The Australian Press Council has declared that a series of crime stories published at News.com failed the meet the required journalistic standards.
In February 2021 the News Corp owned site published two stories highlighting that sadistic child killer Robin Reid was being considered for parole after serving nearly 40 years in prison.
The Press Council found the publication had not met the required standards because they highlighted that Reid’s co-accused had later transitioned gender and changed their name.
The review found that the references to the person’s gender transition were irrelevant, and the way the publication were described the person’s gender transition, potentially implying there was a link to the crime years earlier, was not warranted.
Reid and his accomplice were convicted of kidnapping two school boys, torturing both of them, and murdering 13-year-old Peter Aston. At the time of the crime Reid was serving as a corporal in the Australian Army, and his accomplice was a 17-year-old private.
An article published on 26th February 2021 referred to Reid’s accomplice in the crime as his “transgender soldier lover” who the article reported “began hormone treatment” while in prison and changed their name by deed poll.
A follow up article published the next day reported that a “detective still haunted by the case of a perverted child killer has revealed how the sadistic criminal sent him twisted ‘love’ letters from prison” and that he is “being considered for parole almost 40 years after he and his transgender soldier lover kidnapped two boys and tortured and buried alive Peter Aston, 13, before killing him in 1982.”
The article went on to report the “two men were lovers”, with his accomplice “harbouring a desire to become a woman, and Reid a Satanist and sadist with a desire to torture and kill a male as ‘sacrifice’”.
The article included a photograph of the victim with the caption “Murder victim Peter Aston was beaten, shaved, tortured and buried alive by Reid and his transgender soldier lover.”
The Press Council noted that Reid’s accomplice transitioned to a woman sometime after the crime for which they were convicted. As such, the Council considered the transgender references in the articles were irrelevant.
“The Council also notes that no information was presented to support the statement in the 27 February 2021 article that around the time of the crime, the accomplice was ‘harbouring a desire to become a woman'”. the finding stated.
Accordingly, the Council ruled that the publication failed to take reasonable steps to ensure factual material was presented with reasonable fairness and balance in breach of General Principle 3.

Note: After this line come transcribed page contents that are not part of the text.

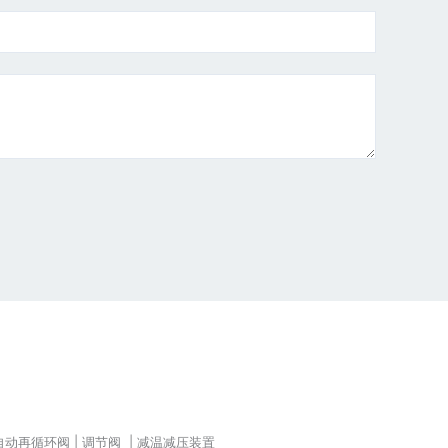
自动再循环阀 | 调节阀 | 减温减压装置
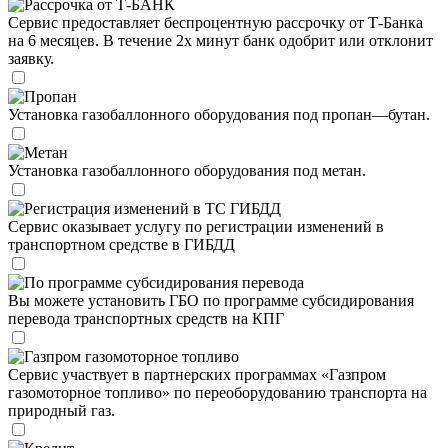
Рассрочка от Т-БАНК
Сервис предоставляет беспроцентную рассрочку от Т-Банка
на 6 месяцев. В течение 2х минут банк одобрит или отклонит
заявку.
Пропан
Установка газобаллонного оборудования под пропан—бутан.
Метан
Установка газобаллонного оборудования под метан.
Регистрация изменений в ТС ГИБДД
Сервис оказывает услугу по регистрации изменений в
транспортном средстве в ГИБДД
По программе субсидирования перевода
Вы можете установить ГБО по программе субсидирования
перевода транспортных средств на КПГ
Газпром газомоторное топливо
Сервис участвует в партнерских программах «Газпром
газомоторное топливо» по переоборудованию транспорта на
природный газ.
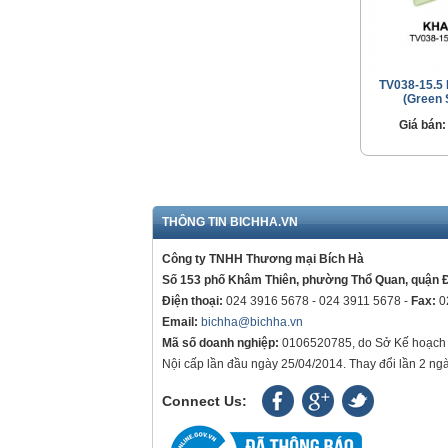
TV038-15.5 
(Green 
Giá bán:
THÔNG TIN BICHHA.VN
Công ty TNHH Thương mại Bích Hà
Số 153 phố Khâm Thiên, phường Thổ Quan, quận 
Điện thoại:
024 3916 5678 - 024 3911 5678 -
Fax:
0
Email:
bichha@bichha.vn
Mã số doanh nghiệp:
0106520785, do Sở Kế hoạch 
Nội cấp lần đầu ngày 25/04/2014. Thay đổi lần 2 ng
Connect Us:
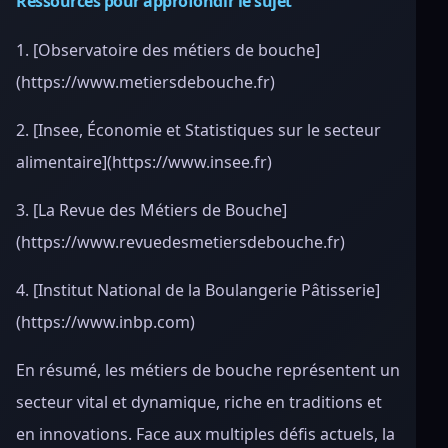
Ressources pour approfondir le sujet
1. [Observatoire des métiers de bouche]
(https://www.metiersdebouche.fr)
2. [Insee, Économie et Statistiques sur le secteur
alimentaire](https://www.insee.fr)
3. [La Revue des Métiers de Bouche]
(https://www.revuedesmetiersdebouche.fr)
4. [Institut National de la Boulangerie Pâtisserie]
(https://www.inbp.com)
En résumé, les métiers de bouche représentent un
secteur vital et dynamique, riche en traditions et
en innovations. Face aux multiples défis actuels, la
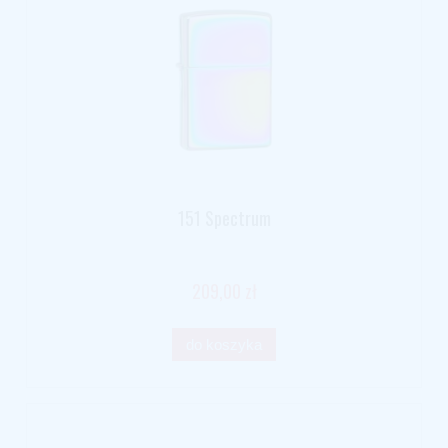
151 Spectrum
209,00 zł
do koszyka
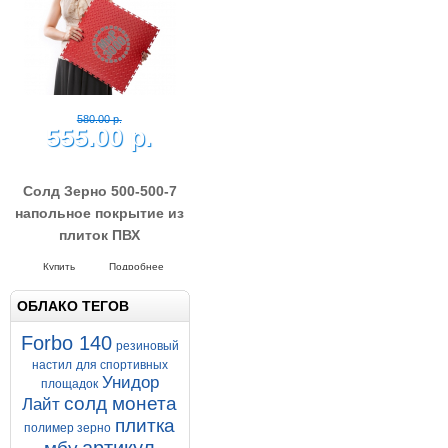
640.00 р.
585.00 р.
Трансформер 16 Зерно
резиновое напольное
покрытие
Напольное покрытие
Трансформер 16 мм
Купить
Подробнее
ОБЛАКО ТЕГОВ
Forbo 140
резиновый
настил
для спортивных
Унидор
площадок
580.00 р.
солд монета
Лайт
555.00 р.
плитка
полимер зерно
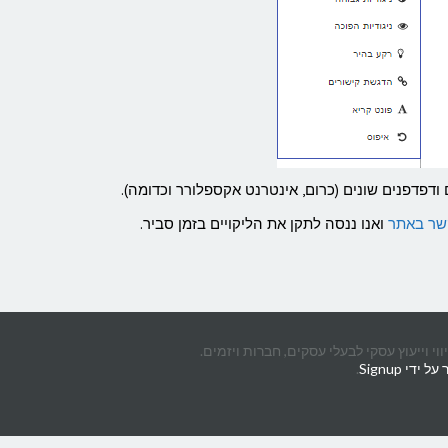
ודפדפנים שונים (כרום, אינטרנט אקספלורר וכדומה).
שר באתר
ואנו ננסה לתקן את הליקויים בזמן סביר.
די Signup
.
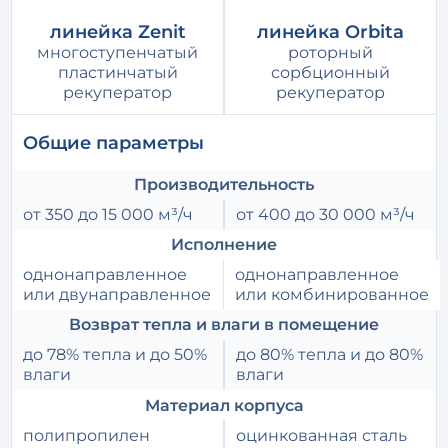
линейка Zenit
линейка Orbita
многоступенчатый
роторный
пластинчатый
сорбционный
рекуператор
рекуператор
Общие параметры
Производительность
от 350 до 15 000 м³/ч
от 400 до 30 000 м³/ч
Исполнение
однонаправленное
однонаправленное
или двунаправленное
или комбинированное
Возврат тепла и влаги в помещение
до 78% тепла и до 50%
до 80% тепла и до 80%
влаги
влаги
Материал корпуса
полипропилен
оцинкованная сталь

The principle states publications must “Ensure that factual material is presented with reasonable fairness and balance, and that writers’ expressions of opinion are not based on significantly inaccurate factual material or omission of key facts.”
They also found the stories had breach Principle 6 of the standards which state “Avoid causing or contributing materially to substantial offence, distress or prejudice, or a substantial risk to health or safety, unless doing so is sufficiently in the public interest.”
The Council noted that there was a significant public interest in the public being informed about the parole hearing of Reid given the seriousness of the crime he committed. However, the Council did not consider that there was sufficient public interest in the prominent references to his accomplice’s transgender status, which was not reported to have a connection with the crime for which they were convicted.
The publication has subsequently removed the references from the articles, and delivered additional education to it’s news room staff.